© Reuters. FILE PHOTO: A woman watches as money is distributed by the World Food Programme in Bainet
By Nerijus Adomaitis and Stephanie Nebehay
OSLO/GENEVA (Reuters) – The United Nations food agency, the World Food Programme (WFP), won the Nobel Peace Prize on Friday for its efforts to combat hunger and improve conditions for peace in areas affected by conflict.
The Rome-based organisation says it helps some 97 million people in about 88 countries each year, and that one in nine people worldwide still do not have enough to eat.
“The need for international solidarity and multilateral cooperation is more conspicuous than ever,” Berit Reiss-Andersen, chairwoman of the Norwegian Nobel Committee, told a news conference.
The WFP is a driving force in efforts to prevent the use of hunger as a weapon of war and conflict, and the COVID-19 pandemic, which the WFP says could double hunger worldwide, has made it even more relevant, she said.
“Until the day we have a medical vaccine, food is the best vaccine against chaos,” the Nobel committee said in its citation.

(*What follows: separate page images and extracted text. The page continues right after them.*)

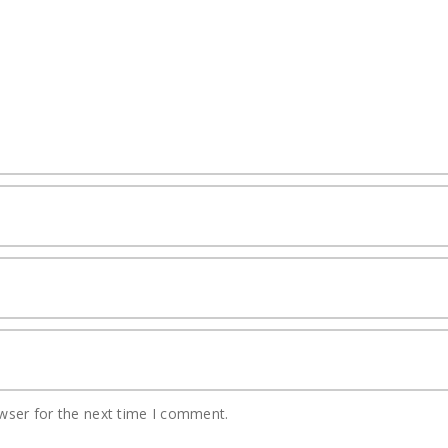
wser for the next time I comment.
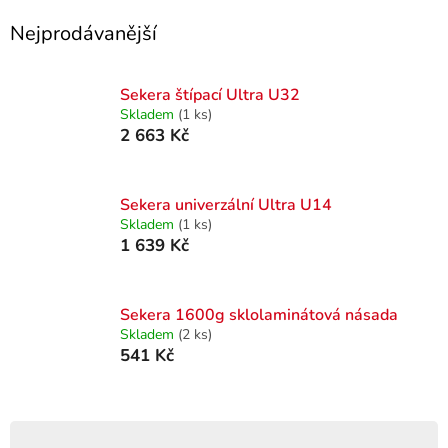
Nejprodávanější
Sekera štípací Ultra U32
Skladem
(1 ks)
2 663 Kč
Sekera univerzální Ultra U14
Skladem
(1 ks)
1 639 Kč
Sekera 1600g sklolaminátová násada
Skladem
(2 ks)
541 Kč
Ř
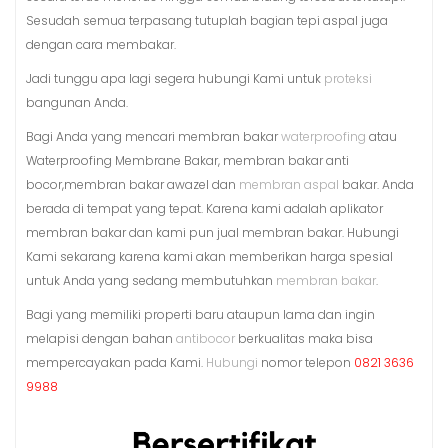
Sesudah semua terpasang tutuplah bagian tepi aspal juga
dengan cara membakar.
Jadi tunggu apa lagi segera hubungi Kami untuk
proteksi
bangunan Anda.
Bagi Anda yang mencari membran bakar
waterproofing
atau
Waterproofing Membrane Bakar, membran bakar anti
bocor,membran bakar awazel dan
membran aspal
bakar. Anda
berada di tempat yang tepat. Karena kami adalah aplikator
membran bakar dan kami pun jual membran bakar. Hubungi
Kami sekarang karena kami akan memberikan harga spesial
untuk Anda yang sedang membutuhkan
membran bakar
.
Bagi yang memiliki properti baru ataupun lama dan ingin
melapisi dengan bahan
antibocor
berkualitas maka bisa
mempercayakan pada Kami.
Hubungi
nomor telepon
0821 3636
9988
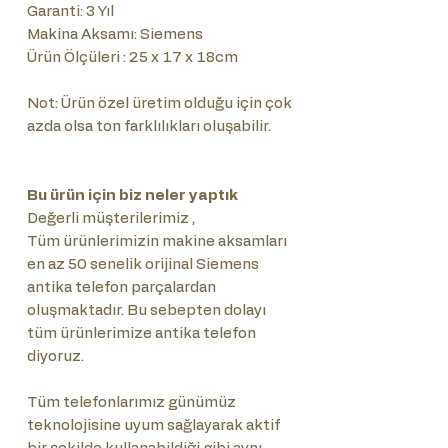
Garanti: 3 Yıl
Makina Aksamı: Siemens
Ürün Ölçüleri : 25 x 17 x 18cm
Not: Ürün özel üretim olduğu için çok
azda olsa ton farklılıkları oluşabilir.
Bu ürün için biz neler yaptık
Değerli müşterilerimiz ,
Tüm ürünlerimizin makine aksamları
en az 50 senelik orijinal Siemens
antika telefon parçalardan
oluşmaktadır. Bu sebepten dolayı
tüm ürünlerimize antika telefon
diyoruz.
Tüm telefonlarımız günümüz
teknolojisine uyum sağlayarak aktif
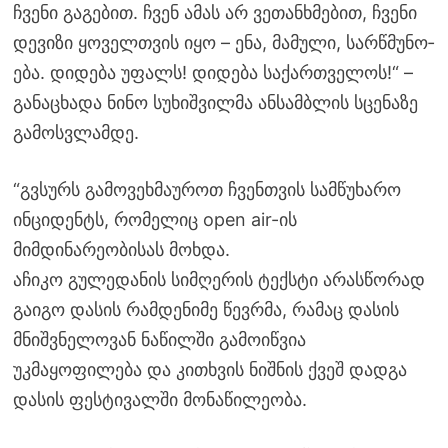
ჩვე­ნი გა­გე­ბით. ჩვენ ამას არ ვე­თან­ხმე­ბით, ჩვე­ნი
დე­ვი­ზი ყო­ველ­თვის იყო – ენა, მა­მუ­ლი, სარ­წმუ­ნო­
ე­ბა. დიდება უფალს! დიდება საქართველოს!“ –
განაცხადა ნინო სუხიშვილმა ანსამბლის სცენაზე
გამოსვლამდე.
“გვსურს გამოვეხმაუროთ ჩვენთვის სამწუხარო
ინციდენტს, რომელიც open air-ის
მიმდინარეობისას მოხდა.
აჩიკო გულედანის სიმღერის ტექსტი არასწორად
გაიგო დასის რამდენიმე წევრმა, რამაც დასის
მნიშვნელოვან ნაწილში გამოიწვია
უკმაყოფილება და კითხვის ნიშნის ქვეშ დადგა
დასის ფესტივალში მონაწილეობა.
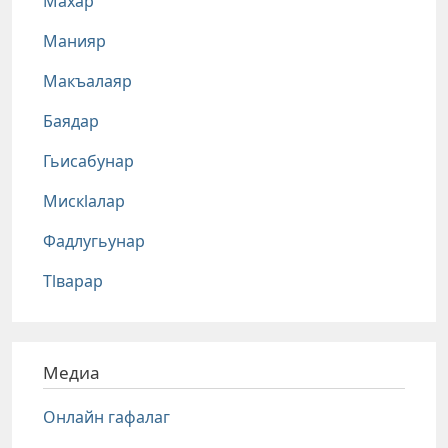
Махар
Манияр
Макъалаяр
Баядар
Гьисабунар
Мискlалар
Фадлугьунар
Тlварар
Медиа
Онлайн гафалаг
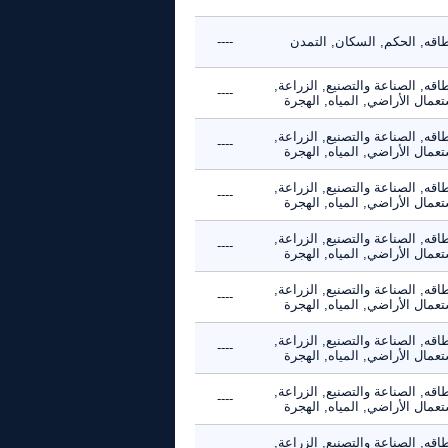
طاقه, الحكم, السكان, التمدن
----
اقه, الصناعة والتصنيع, الزراعة,
----
عمال الأراضي, المياه, الهجرة
اقه, الصناعة والتصنيع, الزراعة,
----
عمال الأراضي, المياه, الهجرة
اقه, الصناعة والتصنيع, الزراعة,
----
عمال الأراضي, المياه, الهجرة
اقه, الصناعة والتصنيع, الزراعة,
----
عمال الأراضي, المياه, الهجرة
اقه, الصناعة والتصنيع, الزراعة,
----
عمال الأراضي, المياه, الهجرة
اقه, الصناعة والتصنيع, الزراعة,
----
عمال الأراضي, المياه, الهجرة
اقه, الصناعة والتصنيع, الزراعة,
----
عمال الأراضي, المياه, الهجرة
اقه, الصناعة والتصنيع, الزراعة,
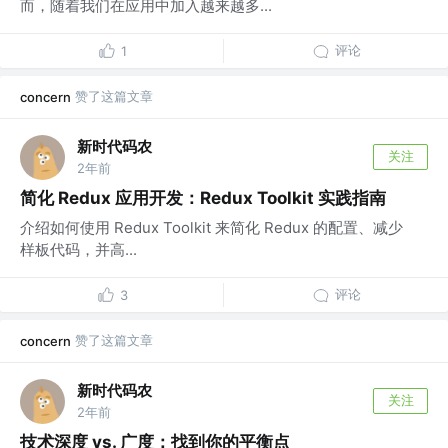
而，随着我们在应用中加入越来越多...
评论
1
赞了这篇文章
concern
新时代码农
关注
2年前
简化 Redux 应用开发：Redux Toolkit 实践指南
介绍如何使用 Redux Toolkit 来简化 Redux 的配置、减少
样板代码，并高...
评论
3
赞了这篇文章
concern
新时代码农
关注
2年前
技术深度 vs. 广度：找到你的平衡点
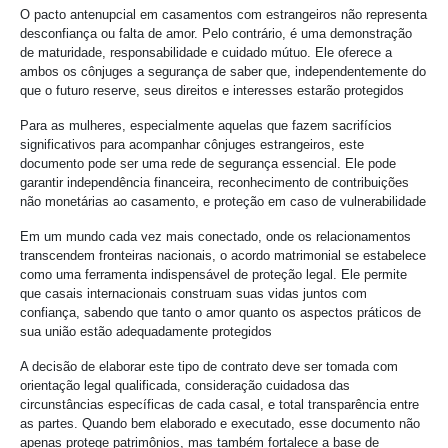
O pacto antenupcial em casamentos com estrangeiros não representa
desconfiança ou falta de amor. Pelo contrário, é uma demonstração
de maturidade, responsabilidade e cuidado mútuo. Ele oferece a
ambos os cônjuges a segurança de saber que, independentemente do
que o futuro reserve, seus direitos e interesses estarão protegidos
Para as mulheres, especialmente aquelas que fazem sacrifícios
significativos para acompanhar cônjuges estrangeiros, este
documento pode ser uma rede de segurança essencial. Ele pode
garantir independência financeira, reconhecimento de contribuições
não monetárias ao casamento, e proteção em caso de vulnerabilidade
Em um mundo cada vez mais conectado, onde os relacionamentos
transcendem fronteiras nacionais, o acordo matrimonial se estabelece
como uma ferramenta indispensável de proteção legal. Ele permite
que casais internacionais construam suas vidas juntos com
confiança, sabendo que tanto o amor quanto os aspectos práticos de
sua união estão adequadamente protegidos
A decisão de elaborar este tipo de contrato deve ser tomada com
orientação legal qualificada, consideração cuidadosa das
circunstâncias específicas de cada casal, e total transparência entre
as partes. Quando bem elaborado e executado, esse documento não
apenas protege patrimônios, mas também fortalece a base de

“There is an estimate within the World Food Programme that… there will be 265 million starving people within a year, so of course this is also a call to the international community not to underfund the World Food Programme.”
WFP runs a logistics service that has dispatched medical cargoes to over 120 countries throughout the pandemic to help governments and health partners fighting COVID-19.
It also has provided passenger services to ferry humanitarian and health workers where commercial flights were unavailable.
‘WOW! WOW! WOW!’
WFP Executive Director David Beasley, travelling in Niger, posted a video statement on social media.
“It’s because of the WFP family,” he said. “They are out there in the most difficult, complex places in the world, where there’s war, conflict, climate extremes – it doesn’t matter. They are out there and they deserve this award …
“This is the first time I’ve been speechless … This is unbelievable,” he said. “And wow! Wow! Wow! Wow!”
In a written statement, he added: “Today is a reminder that food security, peace and stability go together. Without peace, we cannot achieve our global goal of zero hunger; and while there is hunger, we will never have a peaceful world.”
In Geneva, WFP spokesman Tomson Phiri told reporters:
“Everything went into shutdown following nationwide and global restrictions following COVID-19. The WFP stepped up to the plate, we were able to connect communities. At one point, we were the biggest airline in the world, when most, if not all, commercial airlines had ground to halt.”
Dan Smith, director of the Stockholm International Peace Research Institute, said the Norwegian Nobel Committee had wanted to send a message of both hope and “support for international cooperation”.
“Hunger, like climate change, the pandemic and other issues, is a world problem that can only be properly addressed through cooperation. The World Food Programme is an institution of global cooperation,” he told Reuters.
“Unfortunately, in too many quarters, especially among the great powers, there is a declining appetite for cooperation,” he said, adding that world hunger was increasing again, having declined for several decades until 2016.